You are viewing a plain text version of this content. The canonical link for it is here.
Posted to user@mahout.apache.org by Night Wolf <ni...@gmail.com> on 2011/07/29 18:25:09 UTC

Random Decision Forests - Binary Classification of large data set

Hi all,

I have been playing around with the Random Decision Forests in Mahout. Seems
like the classifier produces good results using the test programs.

I am wondering if this classifier can be used on larger data sets with
around 35,000 features and 100k+ message instances to classify on a small
Hadoop cluster or even a single node development install?

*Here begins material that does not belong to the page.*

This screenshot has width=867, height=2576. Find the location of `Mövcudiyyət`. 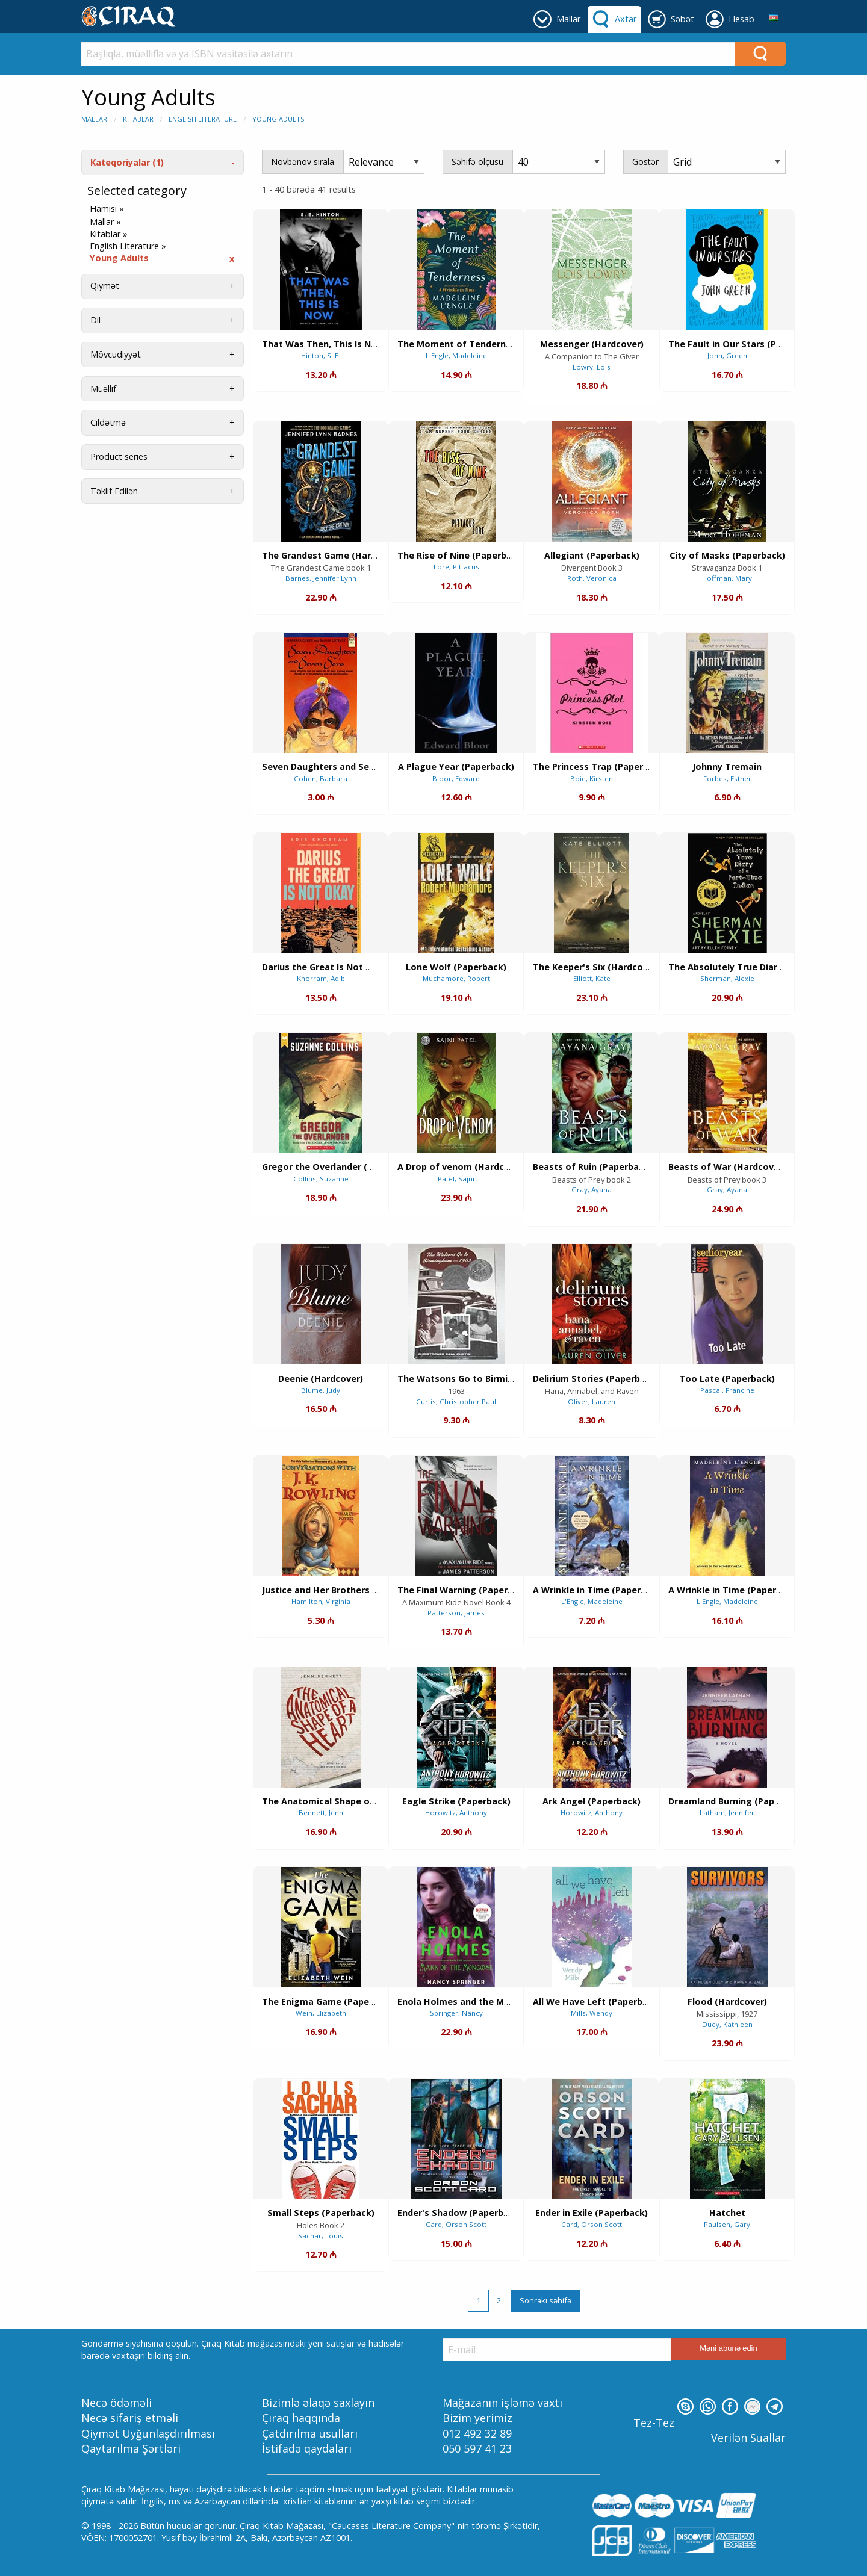 Mövcudiyyət is located at coordinates (115, 354).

Has anyone used the Random forest classifier to work with massive data sets
reliably and with high accuracy. My previous experience using the RF model
has been good for sparse data sets and I think this is one area Mahout could
really shine. Using tools like Weka and even R, the data sets I'm testing
with now are just to large for these tools to work well so I was hoping
Mahout may be the answer for this problem as well.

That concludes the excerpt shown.